[TASK INPUTS — start]

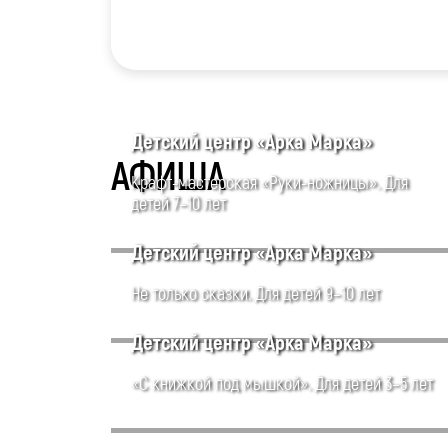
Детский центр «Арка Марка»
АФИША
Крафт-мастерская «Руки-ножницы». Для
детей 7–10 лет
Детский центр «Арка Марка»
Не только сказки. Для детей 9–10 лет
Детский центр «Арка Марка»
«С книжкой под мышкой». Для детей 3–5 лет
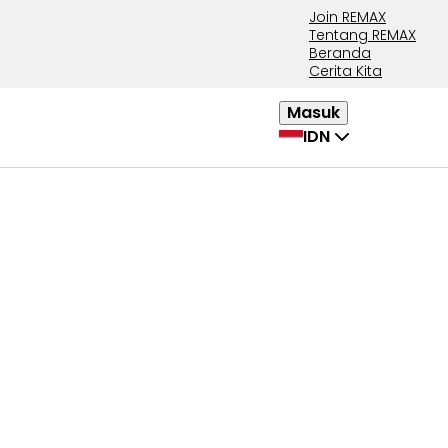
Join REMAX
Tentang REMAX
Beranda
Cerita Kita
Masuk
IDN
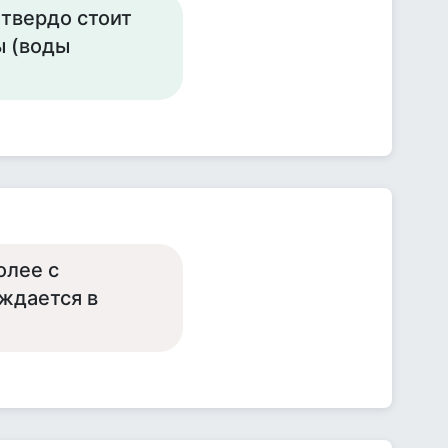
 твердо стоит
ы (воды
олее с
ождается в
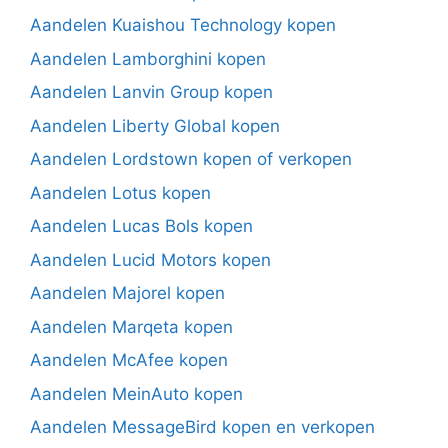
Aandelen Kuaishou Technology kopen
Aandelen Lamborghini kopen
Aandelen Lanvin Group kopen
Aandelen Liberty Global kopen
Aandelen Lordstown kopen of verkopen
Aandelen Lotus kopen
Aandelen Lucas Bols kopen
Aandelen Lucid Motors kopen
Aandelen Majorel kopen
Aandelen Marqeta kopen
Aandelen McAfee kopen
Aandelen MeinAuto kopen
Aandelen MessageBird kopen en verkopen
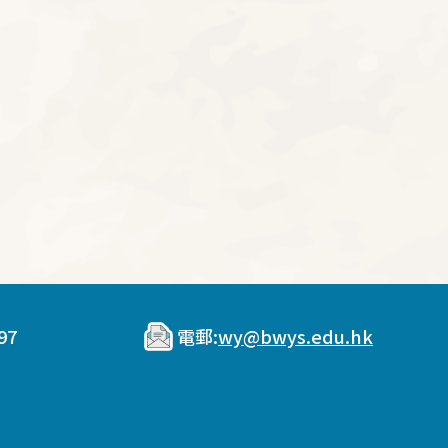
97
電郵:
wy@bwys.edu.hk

[TASK INPUTS — finish]

#### [TASK DESCRIPTION]
Whenever a line in the entries above includes the word "verkopen", pull that line out.

#### [ANSWER TO THE PROBLEM]
Aandelen Lordstown kopen of verkopen
Aandelen MessageBird kopen en verkopen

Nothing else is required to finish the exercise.